The Dukan Diet : The revolutionary French solution for permanent weight loss

Sunday, February 21, 2016

The Dukan diet secret ingredient - oat bran

Throughout the Dukan Diet you can enjoy a carbohydrate respite in the form of a tablespoon of oat bran every day.  Oat bran is rich in sugars and protein, but its benefit lies in the high levels of soluble fiber, which absorbs water in the gut, swelling up to 20 times its size.

This helps you feel full and satisfied. It is also great for heart health and eases constipation (which can affect people in the early stages of the diet).

But once digested, it attracts fat molecules, sugars and toxins, and carries them out of the body before they can be absorbed into the bloodstream.

Oats contain high levels of dietary fiber, manganese, selenium, and magnesium. Numerous studies showed that a diet high in beta-glucan from oats help to lower blood LDL cholesterol (the bad cholesterol).

Oats may also help stabilize blood glucose levels, which may benefit people with diabetes. Studies show that in people with high cholesterol (above 220 mg/dl), consuming just 3 grams of soluble oat fiber per day typically lowers total cholesterol by 8 to 23 percent. 3 g of soluble oat fiber can be found in just one bowl of oatmeal - it can be that easy!


FDA approved Oat Health Claim
In 1997, the FDA authorized coronary heart disease risk reduction health claim for beta-glucan soluble fiber from oat products. To qualify for this health claim, a food product must contain at least 0.75 grams of beta-glucan soluble fiber from oats per serving. Food products containing oat bran and rolled oats, such as oatmeal, and whole oat flour can bear this health claim.
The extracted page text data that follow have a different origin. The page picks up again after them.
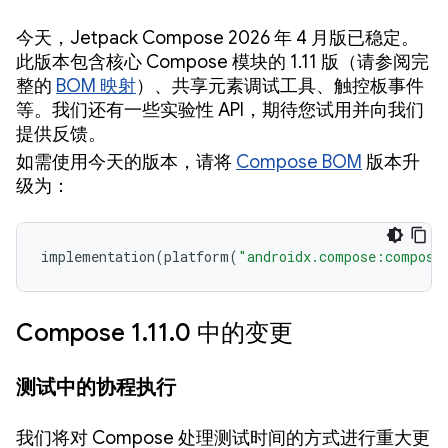
今天，Jetpack Compose 2026 年 4 月版已稳定。
此版本包含核心 Compose 模块的 1.11 版（请参阅完
整的
BOM 映射
）、共享元素调试工具、触控板事件
等。我们还有一些实验性 API，期待您试用并向我们
提供反馈。
如需使用今天的版本，请将
Compose BOM
版本升
级为：
implementation
(
platform
(
"androidx.compose:compose
Compose 1.11.0 中的变更
测试中的协程执行
我们将对 Compose 处理测试时间的方式进行重大更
Other Food Sources of Beta-Glucan Soluble Fiber

  • Dried beans and peas
  • Barley
  • Flax seed
  • Fruits such as oranges and apples
  • Vegetables such as carrots
  • Psyllium seed husks
In addition to beta-glucan soluble fiber, oats also contain avenanthramides (a type of antioxidants). Preliminary studies showed that avenanthramides help prevent free radicals from damaging LDL cholesterol.

The US government published the new Dietary Guidelines for Americans in January 2005. One of the new guidelines recommends that all adults eat half their grains as whole grains - that's at least 3 servings of whole grains such as oats and whole wheat a day. To increase intake of oat products, try the following:

  • Have a bowl of oatmeal with nuts or fresh fruits as breakfast
  • Add oat flour or whole oats when you make breads and muffins
  • Sprinkle oat bran on cereals or salads
Oat bran is an essential part of the Dukan Diet because it makes following the program easier. Oat bran expands up to 30 times its original volume when it comes into contact with water or other liquids in your stomach. This slows down digestion while helping you feel full. Another advantage is that oat bran is sweet and it can be incorporated into your diet in many different ways. It absorbs calories from other foods during digestion which are then eliminated through bowel movements. Although you won’t reduce your calorie intake enormously this way, if you eat oat bran regularly, the cumulative effect can be significant over time. Oat bran aids in healthy digestion, which can help counter constipation or irregular bowel movements, a common side effect of any weight-loss plan. It is inexpensive, and helps to prevent diabetes by slowing down the speed at which sugar is absorbed into the bloodstream. Oat bran also plays an important role in cholesterol reduction and the prevention of colon cancer. No other food offers the same health benefits.